→ Your assignment
Go through the data below line by line and count those containing the word "usted". Reply with the count only.

→ Data in this exercise

- Opening Delimiter -

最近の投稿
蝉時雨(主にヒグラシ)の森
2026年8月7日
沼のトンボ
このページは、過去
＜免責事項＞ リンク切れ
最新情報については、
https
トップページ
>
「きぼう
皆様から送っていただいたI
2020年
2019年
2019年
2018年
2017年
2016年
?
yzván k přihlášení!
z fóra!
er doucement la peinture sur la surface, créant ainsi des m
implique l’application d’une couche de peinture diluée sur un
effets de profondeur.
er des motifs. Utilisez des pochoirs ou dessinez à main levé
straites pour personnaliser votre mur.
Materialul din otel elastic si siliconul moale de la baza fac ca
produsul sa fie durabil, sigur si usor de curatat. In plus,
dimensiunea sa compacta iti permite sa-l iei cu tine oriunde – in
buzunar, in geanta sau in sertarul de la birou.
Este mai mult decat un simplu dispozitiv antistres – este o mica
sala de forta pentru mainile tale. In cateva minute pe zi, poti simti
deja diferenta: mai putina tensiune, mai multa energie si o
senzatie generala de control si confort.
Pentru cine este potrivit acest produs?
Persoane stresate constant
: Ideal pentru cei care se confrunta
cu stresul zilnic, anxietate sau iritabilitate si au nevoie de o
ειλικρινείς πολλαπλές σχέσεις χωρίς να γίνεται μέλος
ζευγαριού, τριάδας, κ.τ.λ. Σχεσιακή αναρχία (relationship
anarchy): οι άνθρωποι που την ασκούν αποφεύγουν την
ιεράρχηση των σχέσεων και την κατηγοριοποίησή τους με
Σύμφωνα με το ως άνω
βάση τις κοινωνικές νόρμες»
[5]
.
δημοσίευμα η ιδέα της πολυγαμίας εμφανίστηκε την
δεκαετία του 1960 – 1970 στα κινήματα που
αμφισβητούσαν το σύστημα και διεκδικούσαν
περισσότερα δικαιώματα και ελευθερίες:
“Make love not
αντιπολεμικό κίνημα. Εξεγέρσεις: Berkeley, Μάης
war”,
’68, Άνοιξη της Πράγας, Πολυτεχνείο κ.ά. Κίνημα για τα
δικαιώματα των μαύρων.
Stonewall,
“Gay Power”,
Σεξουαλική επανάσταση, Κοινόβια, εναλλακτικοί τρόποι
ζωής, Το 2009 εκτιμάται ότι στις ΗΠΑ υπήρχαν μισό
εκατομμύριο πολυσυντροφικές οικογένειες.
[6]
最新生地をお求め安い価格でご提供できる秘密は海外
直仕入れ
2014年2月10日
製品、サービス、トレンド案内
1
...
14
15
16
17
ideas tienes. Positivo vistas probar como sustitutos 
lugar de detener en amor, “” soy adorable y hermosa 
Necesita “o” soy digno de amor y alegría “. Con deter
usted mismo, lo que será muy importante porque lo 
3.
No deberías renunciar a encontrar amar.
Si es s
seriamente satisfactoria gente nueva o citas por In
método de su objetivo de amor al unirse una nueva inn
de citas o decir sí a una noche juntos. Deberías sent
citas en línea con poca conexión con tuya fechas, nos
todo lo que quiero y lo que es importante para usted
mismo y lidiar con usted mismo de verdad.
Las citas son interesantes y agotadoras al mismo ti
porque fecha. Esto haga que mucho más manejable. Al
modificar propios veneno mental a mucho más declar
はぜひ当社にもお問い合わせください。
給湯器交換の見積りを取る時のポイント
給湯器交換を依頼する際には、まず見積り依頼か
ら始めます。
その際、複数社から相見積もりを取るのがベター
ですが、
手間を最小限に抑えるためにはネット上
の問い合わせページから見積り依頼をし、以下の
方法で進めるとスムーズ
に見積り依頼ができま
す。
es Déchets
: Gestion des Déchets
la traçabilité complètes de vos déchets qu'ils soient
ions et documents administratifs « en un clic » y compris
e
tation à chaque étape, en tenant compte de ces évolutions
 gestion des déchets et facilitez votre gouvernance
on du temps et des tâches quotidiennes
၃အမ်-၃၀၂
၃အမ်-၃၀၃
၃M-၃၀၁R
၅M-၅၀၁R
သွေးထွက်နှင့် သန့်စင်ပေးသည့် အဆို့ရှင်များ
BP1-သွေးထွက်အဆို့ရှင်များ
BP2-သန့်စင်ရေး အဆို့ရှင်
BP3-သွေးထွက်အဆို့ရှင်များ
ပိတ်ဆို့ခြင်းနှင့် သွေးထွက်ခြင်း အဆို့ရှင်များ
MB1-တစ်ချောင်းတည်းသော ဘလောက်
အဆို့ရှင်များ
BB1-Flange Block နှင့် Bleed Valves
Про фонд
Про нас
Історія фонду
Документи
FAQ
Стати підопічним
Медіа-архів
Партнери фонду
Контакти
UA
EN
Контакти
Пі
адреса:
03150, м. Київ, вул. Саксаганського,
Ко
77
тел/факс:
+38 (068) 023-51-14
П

- Closing Delimiter -
- Opening Delimiter -

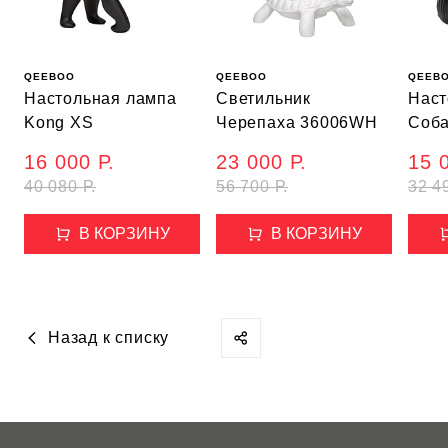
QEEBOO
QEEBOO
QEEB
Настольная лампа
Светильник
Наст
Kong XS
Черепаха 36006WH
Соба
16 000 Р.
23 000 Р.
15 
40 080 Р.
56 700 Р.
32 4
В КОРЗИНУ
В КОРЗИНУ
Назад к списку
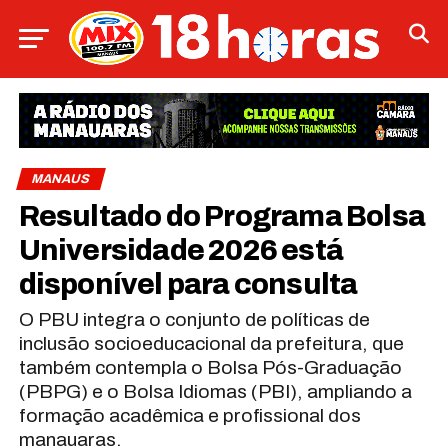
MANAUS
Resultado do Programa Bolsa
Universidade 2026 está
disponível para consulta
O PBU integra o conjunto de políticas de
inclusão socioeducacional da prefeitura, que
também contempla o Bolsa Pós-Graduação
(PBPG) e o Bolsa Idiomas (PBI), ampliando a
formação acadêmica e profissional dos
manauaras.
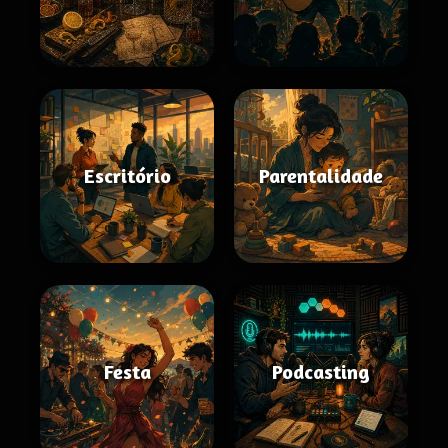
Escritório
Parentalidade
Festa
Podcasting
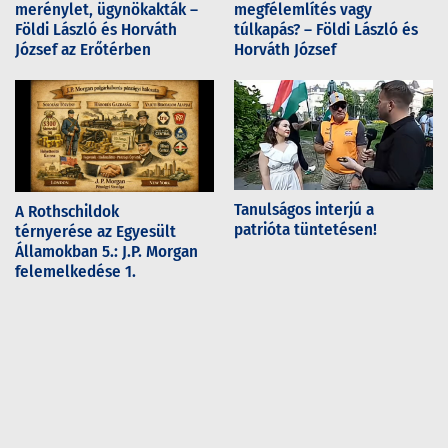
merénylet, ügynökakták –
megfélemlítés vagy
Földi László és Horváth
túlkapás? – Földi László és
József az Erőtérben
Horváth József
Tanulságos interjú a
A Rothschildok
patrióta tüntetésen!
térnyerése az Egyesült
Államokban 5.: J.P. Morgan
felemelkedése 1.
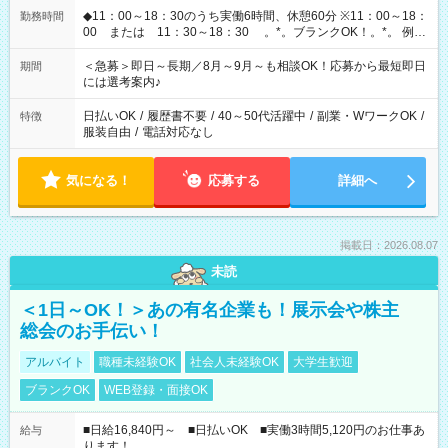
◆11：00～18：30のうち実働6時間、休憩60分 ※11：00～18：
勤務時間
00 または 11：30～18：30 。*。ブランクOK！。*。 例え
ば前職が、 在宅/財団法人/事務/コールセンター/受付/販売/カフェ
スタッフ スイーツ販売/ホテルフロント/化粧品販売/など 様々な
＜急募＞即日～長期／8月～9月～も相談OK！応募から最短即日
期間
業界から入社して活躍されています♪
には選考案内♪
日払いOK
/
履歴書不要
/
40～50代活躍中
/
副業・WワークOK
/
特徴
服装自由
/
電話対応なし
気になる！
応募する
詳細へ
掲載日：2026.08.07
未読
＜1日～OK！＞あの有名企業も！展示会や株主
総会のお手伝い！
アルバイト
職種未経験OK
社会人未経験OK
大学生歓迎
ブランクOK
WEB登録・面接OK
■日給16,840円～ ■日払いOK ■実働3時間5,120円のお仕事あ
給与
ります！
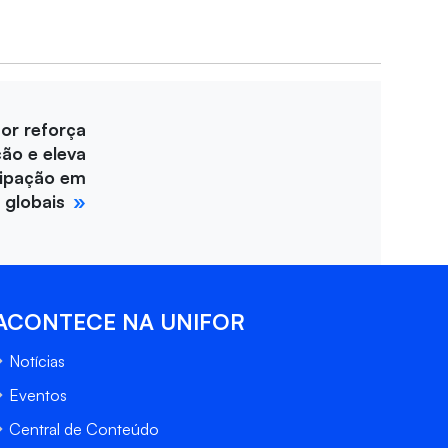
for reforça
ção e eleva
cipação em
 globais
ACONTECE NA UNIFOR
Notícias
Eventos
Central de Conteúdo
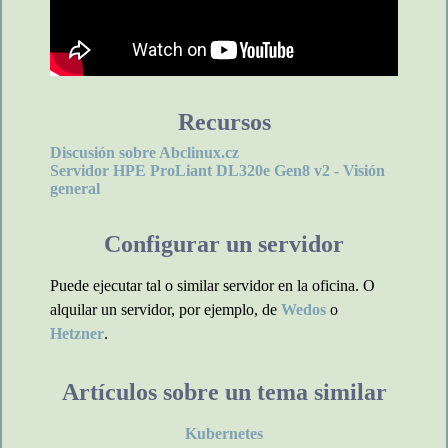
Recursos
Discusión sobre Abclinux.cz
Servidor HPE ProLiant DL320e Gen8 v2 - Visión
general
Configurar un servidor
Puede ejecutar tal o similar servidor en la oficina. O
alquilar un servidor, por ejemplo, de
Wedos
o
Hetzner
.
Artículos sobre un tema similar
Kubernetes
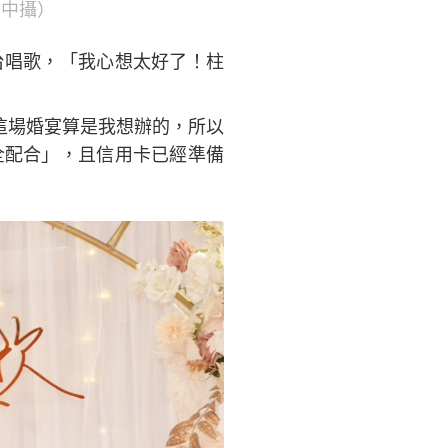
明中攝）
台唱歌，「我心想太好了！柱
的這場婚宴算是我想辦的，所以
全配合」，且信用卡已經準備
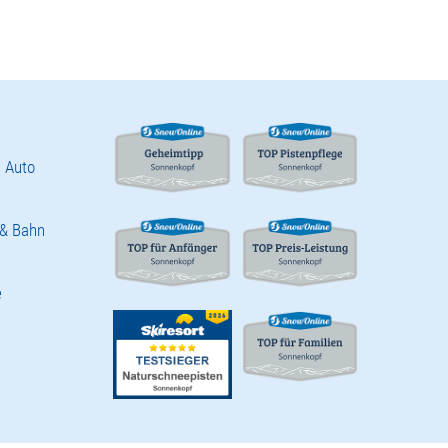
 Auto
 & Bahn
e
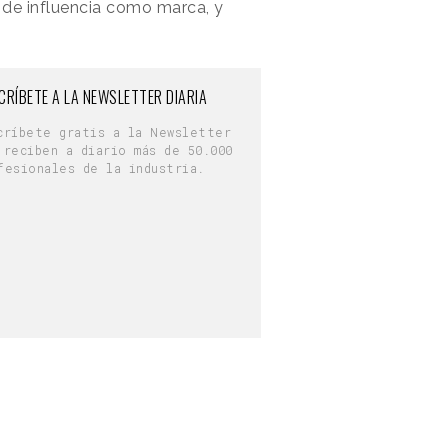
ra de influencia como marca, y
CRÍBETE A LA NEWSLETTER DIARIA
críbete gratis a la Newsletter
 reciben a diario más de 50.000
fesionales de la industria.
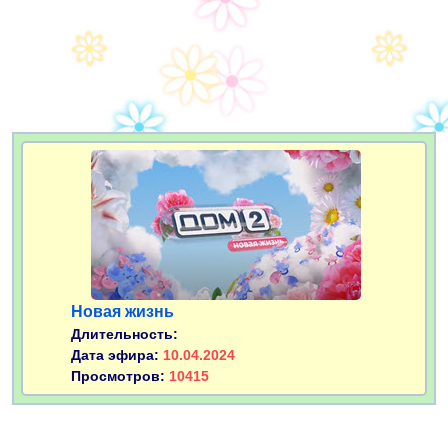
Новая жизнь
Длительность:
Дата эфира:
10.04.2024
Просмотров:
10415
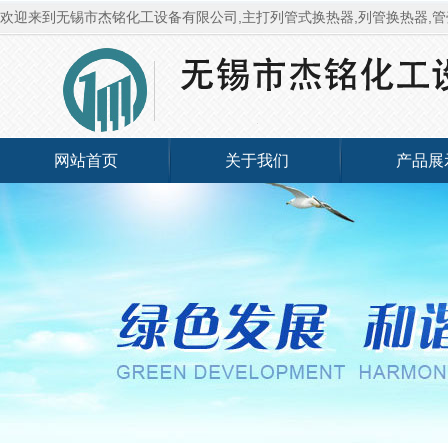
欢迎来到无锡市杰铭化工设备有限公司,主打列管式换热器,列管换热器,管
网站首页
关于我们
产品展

- Closing Delimiter -
- Opening Delimiter -

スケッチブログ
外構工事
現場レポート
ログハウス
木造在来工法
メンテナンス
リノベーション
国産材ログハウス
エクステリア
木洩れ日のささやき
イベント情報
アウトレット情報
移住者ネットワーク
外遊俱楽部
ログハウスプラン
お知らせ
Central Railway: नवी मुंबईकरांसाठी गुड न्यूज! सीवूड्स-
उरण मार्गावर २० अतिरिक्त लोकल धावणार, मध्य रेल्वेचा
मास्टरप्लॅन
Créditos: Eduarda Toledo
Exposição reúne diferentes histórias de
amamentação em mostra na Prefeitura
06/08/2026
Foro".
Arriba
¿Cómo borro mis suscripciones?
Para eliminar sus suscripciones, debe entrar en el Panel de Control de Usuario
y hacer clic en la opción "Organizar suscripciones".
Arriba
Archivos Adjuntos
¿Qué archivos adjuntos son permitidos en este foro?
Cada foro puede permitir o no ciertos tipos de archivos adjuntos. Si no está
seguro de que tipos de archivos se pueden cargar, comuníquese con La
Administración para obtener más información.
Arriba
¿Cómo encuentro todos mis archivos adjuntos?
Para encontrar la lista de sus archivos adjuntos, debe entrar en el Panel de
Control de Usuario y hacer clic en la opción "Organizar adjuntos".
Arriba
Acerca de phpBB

- Closing Delimiter -

→ Exercise answer
3